A monomial is a single-term expression in algebra that consists of a constant, variables, or both multiplied together. It is important to recognize that a monomial does not include any addition or subtraction operators. For instance, terms like \(4x^3\), \(-y^{2}\), and \(xyz\) are all examples of monomials. They can only have whole number exponents associated with their variables.
Understanding monomials is crucial when you're dealing with expressions that will undergo operations such as exponentiation. In our exercise, the monomial \[-\left( x y^{2} z^{3} \right)\]is raised to a power. Hence, recognizing the structure of a monomial helps in efficiently applying mathematical rules, like those involved with powers, to simplify and solve algebraic expressions.

The power rule is an essential rule in algebra that simplifies the process of raising terms to a power. It states that when you raise a power to another power, you multiply the exponents.
This rule applies whether you are working with one variable or several variables within a term.

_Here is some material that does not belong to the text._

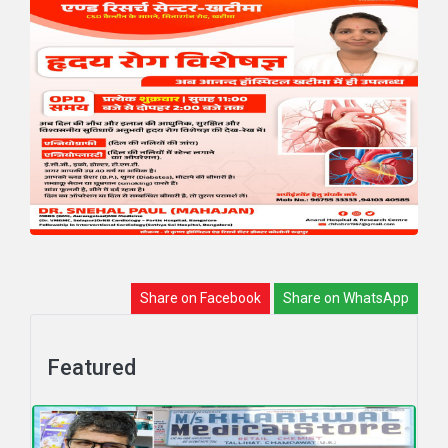
Share on Facebook
Share on WhatsApp
Featured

Mathematically, the power rule can be expressed as: - For a single term, \((x^m)^n = x^{m \times n}\)
This means you take the exponent \(m\) and multiply it by \(n\) to get the new exponent.
In the exercise solution, the power rule is crucial when calculating each component inside the parentheses. Each base variable (such as \(x\), \(y^2\), \(z^3\)) is raised to the 8th power by multiplying the existing powers by 8:

• \(x^{1 \times 8} = x^{8}\)
• \(y^{2 \times 8} = y^{16}\)
• \(z^{3 \times 8} = z^{24}\)

Utilizing the power rule reduces complex expressions into simpler, manageable terms, making further algebraic operations more straightforward.

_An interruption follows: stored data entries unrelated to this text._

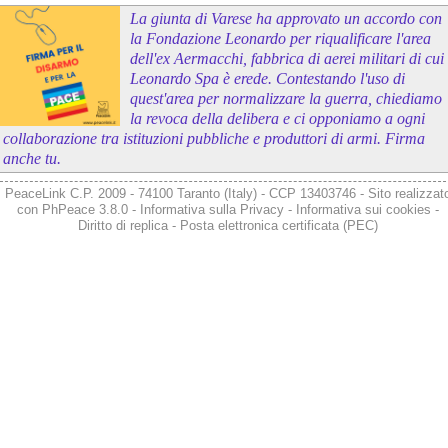
La giunta di Varese ha approvato un accordo con
la Fondazione Leonardo per riqualificare l'area
dell'ex Aermacchi, fabbrica di aerei militari di cui
Leonardo Spa è erede. Contestando l'uso di
quest'area per normalizzare la guerra, chiediamo
la revoca della delibera e ci opponiamo a ogni
collaborazione tra istituzioni pubbliche e produttori di armi. Firma
anche tu.
PeaceLink C.P. 2009 - 74100 Taranto (Italy) - CCP 13403746 - Sito realizzat
con
PhPeace 3.8.0
-
Informativa sulla Privacy
-
Informativa sui cookies
-
Diritto di replica
-
Posta elettronica certificata (PEC)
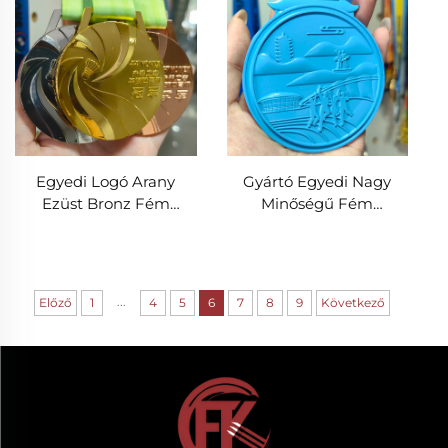
Hegyi Kerékpár
Kerékpározási Érmek
Egyedi Logó Arany
Gyártó Egyedi Nagy
Ezüst Bronz Fém
Minőségű Fém
Sportérem Arany
Sportérem 3D Maraton
Badminton Bajnok
Futóverseny Sportérem
Érem
...
Előző
1
4
5
6
7
8
9
Következő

Handling a negative sign in mathematical expressions is straightforward yet important, especially as it can change the outcome of calculations. When a negative sign precedes an expression or a monomial, it indicates that the entire result should be negated.
In the exercise given \[-\left( x y^{2} z^{3} \right)^{8}\], the negative sign outside the parentheses means that after calculating the powers of each term, we multiply the results by \(-1\). During exponentiation, the negative sign is treated independently from the powers applied to the variables within the monomial, and it applies to the final product of the raised expression.
As outlined in the solution, after computing the powers:

• \(x^{8}\)
• \(y^{16}\)
• \(z^{24}\)

The expression is finalized by applying the negative sign: \(- x^8 y^{16} z^{24}\).This demonstrates not only the necessity of handling the negative sign correctly but also its capacity to affect the overall sign of the expression's product.